-- Records for this exercise follows --

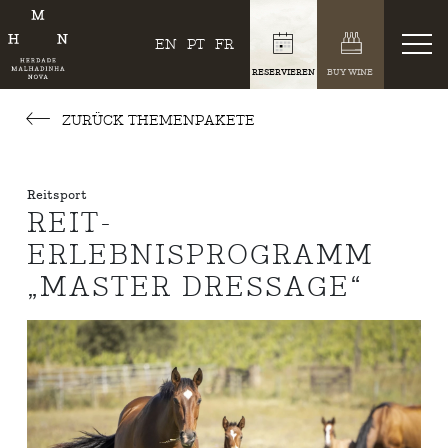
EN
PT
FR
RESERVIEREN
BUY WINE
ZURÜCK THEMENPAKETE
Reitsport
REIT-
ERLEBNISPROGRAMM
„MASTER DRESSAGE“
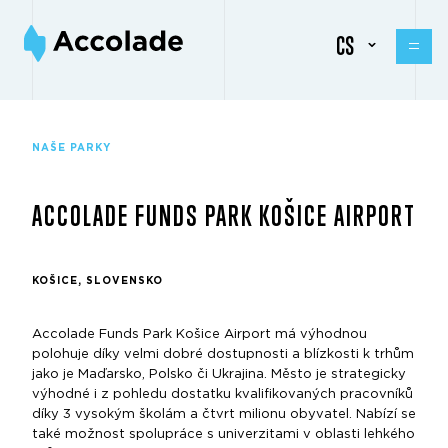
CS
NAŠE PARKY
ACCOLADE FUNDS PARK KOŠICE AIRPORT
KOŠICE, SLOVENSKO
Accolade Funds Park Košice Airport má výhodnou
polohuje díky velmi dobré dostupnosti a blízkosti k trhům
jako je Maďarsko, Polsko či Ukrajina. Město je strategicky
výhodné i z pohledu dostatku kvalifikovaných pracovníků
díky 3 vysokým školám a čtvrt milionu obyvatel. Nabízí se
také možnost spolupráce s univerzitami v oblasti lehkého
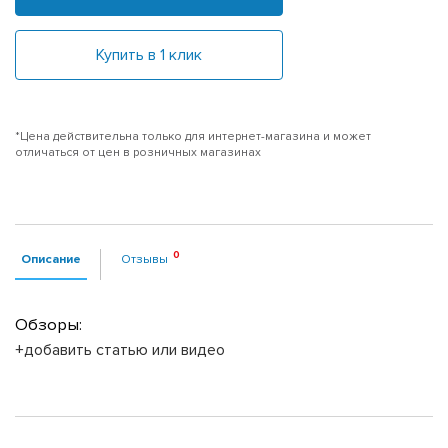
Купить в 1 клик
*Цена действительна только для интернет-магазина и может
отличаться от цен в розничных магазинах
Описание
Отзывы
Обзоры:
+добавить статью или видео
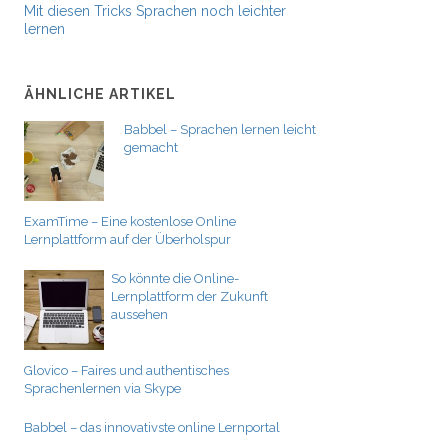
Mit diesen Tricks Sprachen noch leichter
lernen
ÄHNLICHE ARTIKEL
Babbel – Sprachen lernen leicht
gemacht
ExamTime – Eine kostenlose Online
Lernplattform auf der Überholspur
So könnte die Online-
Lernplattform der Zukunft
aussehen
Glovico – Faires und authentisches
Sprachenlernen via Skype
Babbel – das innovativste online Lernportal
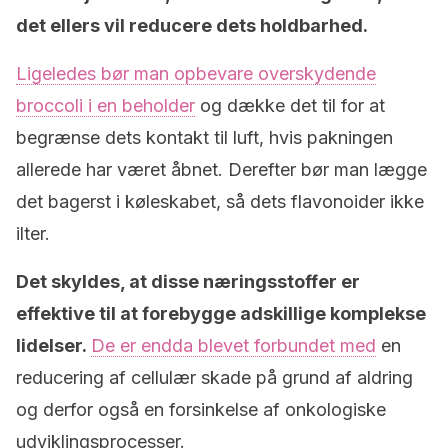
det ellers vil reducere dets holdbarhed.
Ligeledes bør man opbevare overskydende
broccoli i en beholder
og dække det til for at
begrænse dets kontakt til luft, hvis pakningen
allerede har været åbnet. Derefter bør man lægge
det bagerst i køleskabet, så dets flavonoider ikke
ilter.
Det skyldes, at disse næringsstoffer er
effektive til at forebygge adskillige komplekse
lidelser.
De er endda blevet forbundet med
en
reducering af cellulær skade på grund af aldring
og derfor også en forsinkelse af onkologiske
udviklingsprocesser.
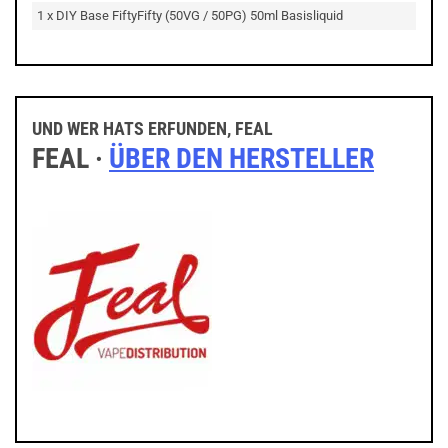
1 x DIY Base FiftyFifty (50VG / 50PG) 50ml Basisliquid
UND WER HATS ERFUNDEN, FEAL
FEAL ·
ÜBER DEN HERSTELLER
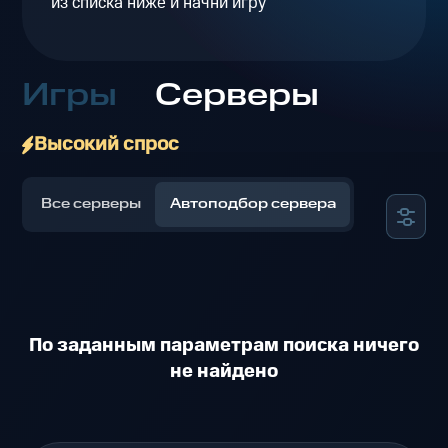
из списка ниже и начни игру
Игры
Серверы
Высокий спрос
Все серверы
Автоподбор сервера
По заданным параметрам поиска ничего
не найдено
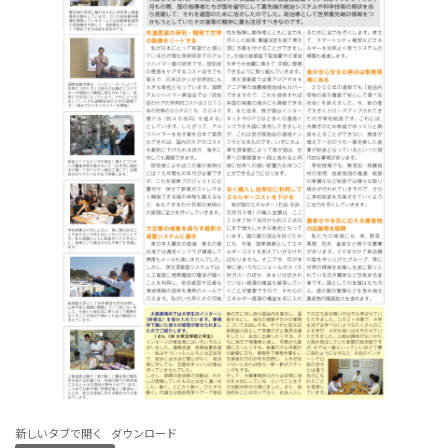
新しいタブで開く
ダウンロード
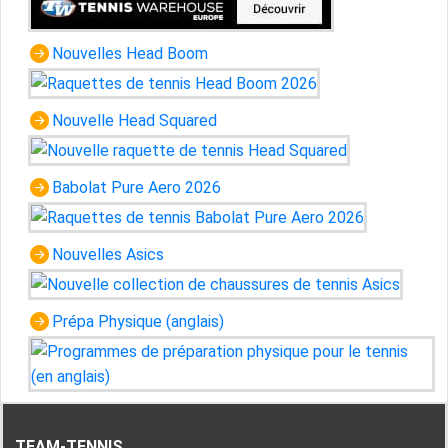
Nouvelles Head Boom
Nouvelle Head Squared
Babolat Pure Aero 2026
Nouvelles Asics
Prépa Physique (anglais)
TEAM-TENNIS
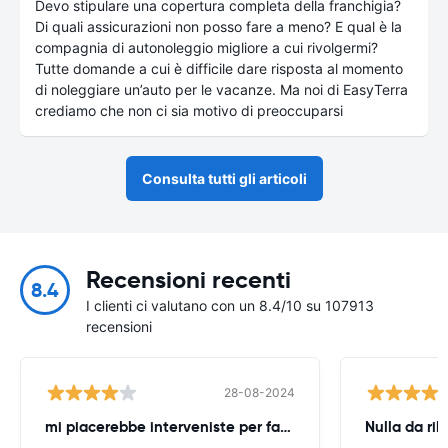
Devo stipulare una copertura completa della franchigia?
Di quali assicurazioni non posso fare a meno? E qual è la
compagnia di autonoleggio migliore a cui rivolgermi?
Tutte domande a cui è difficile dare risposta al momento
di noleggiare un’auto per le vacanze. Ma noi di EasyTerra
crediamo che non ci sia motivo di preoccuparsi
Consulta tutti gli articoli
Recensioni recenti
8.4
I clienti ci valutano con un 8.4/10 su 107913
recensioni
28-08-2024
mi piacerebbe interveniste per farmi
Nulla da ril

-- Records for this exercise concluded --

* [The task]: What lines hold the string "Babbel"? Pick them out of the data.

* [Solution to this task]:
Babbel – Sprachen lernen leicht
Babbel – das innovativste online Lernportal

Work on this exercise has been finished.